Christians through the centuries have focused a lot of reflection on that large stone laid to the mouth of the tomb - and for good reason.  When Mary Magdalene went to the tomb she found the stone removed.  That large material object – which was also the most convincing objection to faith – was gone; and she was the first witness to this.  The Risen Lord would show later on that he could no longer be restricted by material conditions: “When… the doors of the house where the disciples had met were locked for fear of the Jews, Jesus came and stood among them”.  And so, that stone could not have held him prisoner in the tomb.  Its removal was a sign of the resurrection, not a condition for it.  Bede the Venerable wrote, “The angel rolled back the stone not to throw open a way for our Lord to come forth, but to provide evidence to people that he had already come forth.”  
      No tomb on earth can hold the Lord; no material stone, however heavy, can imprison him.  But we should not imagine that material stones are the hardest and heaviest things in the world.  Who would have guessed that thoughts, which are made of nothing at all, could be heavier and harder than any stone?  But experience tells us it is so.  We are able to seal our minds and hearts with impenetrable stones of fear, anxiety and despair.  “To behold the resurrection, the stone must first be rolled away from our hearts.” 
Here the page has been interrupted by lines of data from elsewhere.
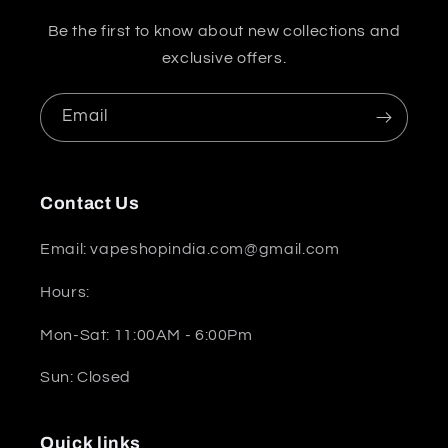
Be the first to know about new collections and
exclusive offers.
Email
Contact Us
Email: vapeshopindia.com@gmail.com
Hours:
Mon-Sat: 11:00AM - 6:00Pm
Sun: Closed
Quick links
All of us in some way or other find ourselves in a tomb.  All of us suffer an inner chaos as our worldly lives fight our spiritual lives, as doubt contends with faith, and our personal integrity is torn apart.  In many ways we are all afraid to let go of our dependence on the things of this world, afraid to let go of our selfishness, afraid to trust in God and the promise of his love.  Christ descends into the chaos of each of our lives and says “Come out of the tomb with me and into a new life.  Be not afraid.”